Supporters of Proposition 62, which would set up a Louisiana-style open primary election, had asked the 3rd District Court of Appeal to remove from the November ballot a rival measure, Proposition 60.
Proposition 60 aims to keep a system that guarantees seven state political parties each a spot on November general election ballots, and would keep separate primary ballots based on political affiliation.
But Proposition 60, put on the Nov. 2 ballot by the Legislature, includes a provision asking voters to approve paying off $15 billion in deficit bonds by selling surplus state land instead of using sales tax revenue.
The court agreed Friday that the two issues were distinct and could not be combined into one ballot measure. But the court ruled that both questions could remain on the November ballot.
State Sens. Ross Johnson (R-Irvine) and Dede Alpert (D-Coronado) wrote Proposition 60 to head off the proposal for a Louisiana-style open primary. That type puts all candidates on one ballot, then the top two vote-getters face each other in a runoff, regardless of party.

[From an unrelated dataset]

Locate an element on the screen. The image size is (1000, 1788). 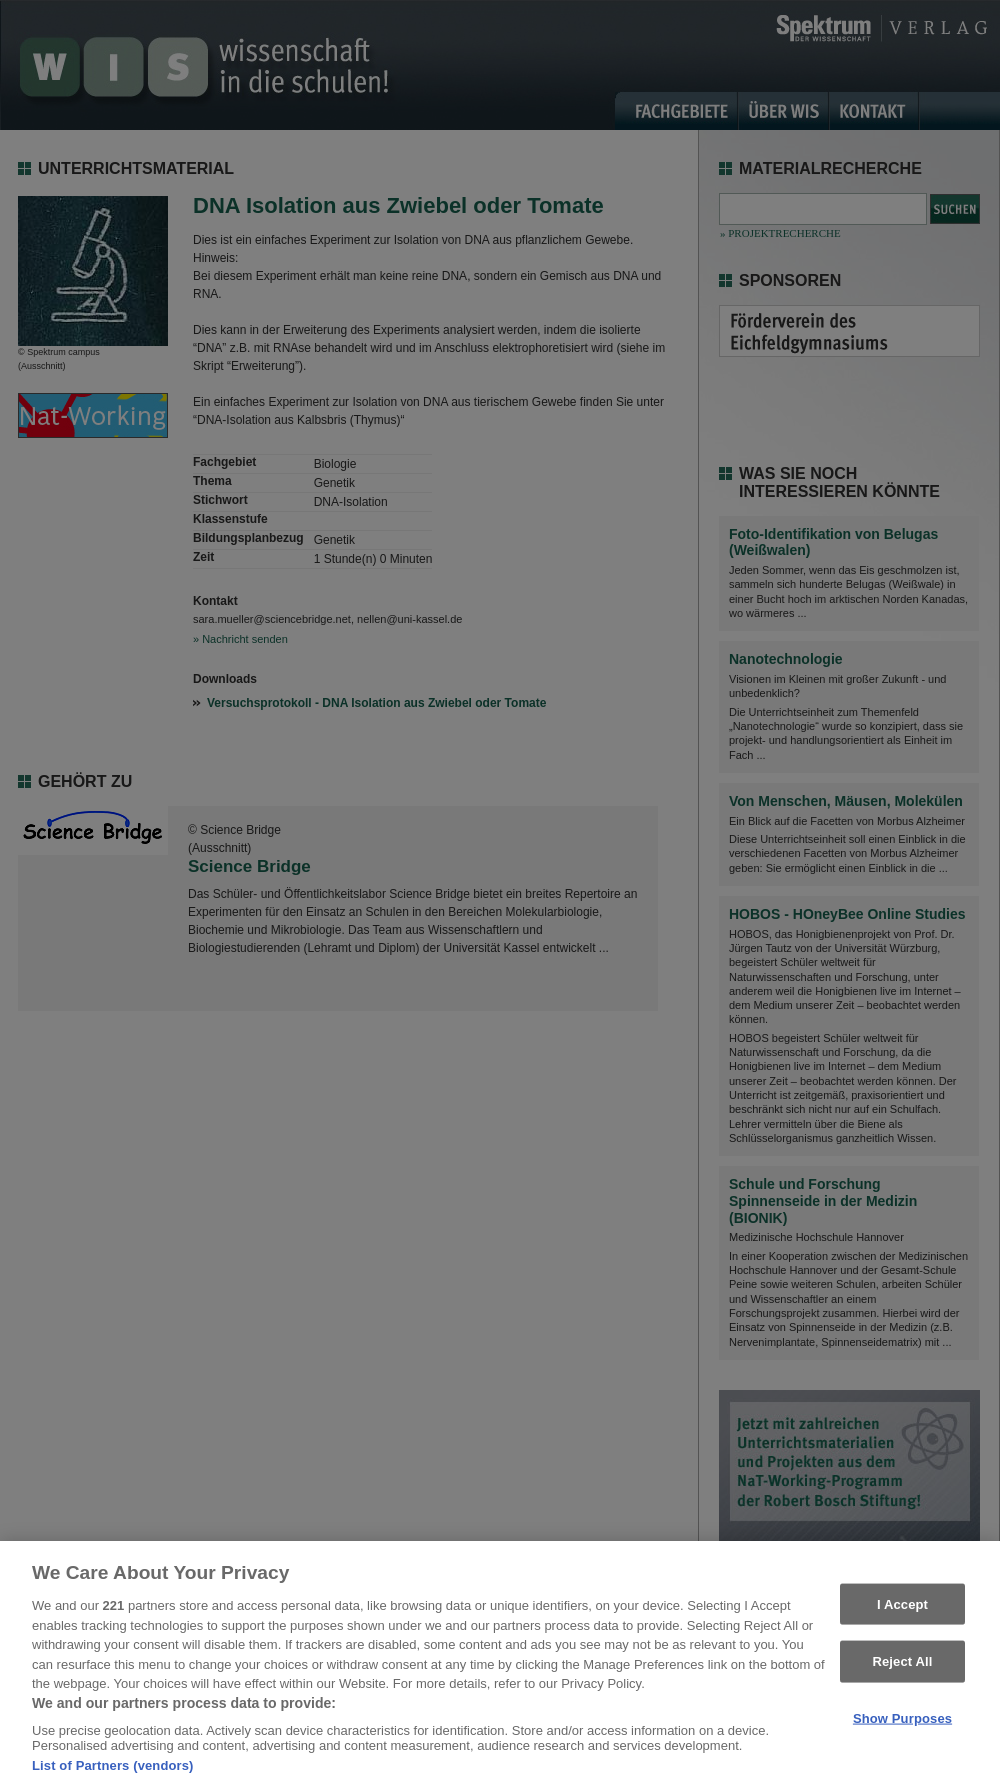
List of Partners (vendors) is located at coordinates (113, 1772).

The initiative supporting that style of election, Proposition 62, would not cover presidential primaries and elections for party central committee posts.
Of the competing measures, the one that gets the most votes in November wins.
"I don't like the idea, especially the way districts have gone lately, where you potentially have two Democrats or two Republicans running against each other in the general election," Alpert said.
Californians for an Open Primary, one of the supporters of Proposition 62, had argued that the lawmakers deliberately bent constitutional principles to make their measure more attractive to voters.
The legislative counsel's office, which represented the lawmakers' ballot measure, did not immediately return a call seeking comment.
Fred Woocher, who represented Californians for an Open Primary, also was not available to comment. He argued in court that splitting the measure and allowing both on the ballot would be a "grave mistake."
But Alpert said Friday that having both items on the ballot "gives us a chance to have a discussion with the public about what the election system should look like."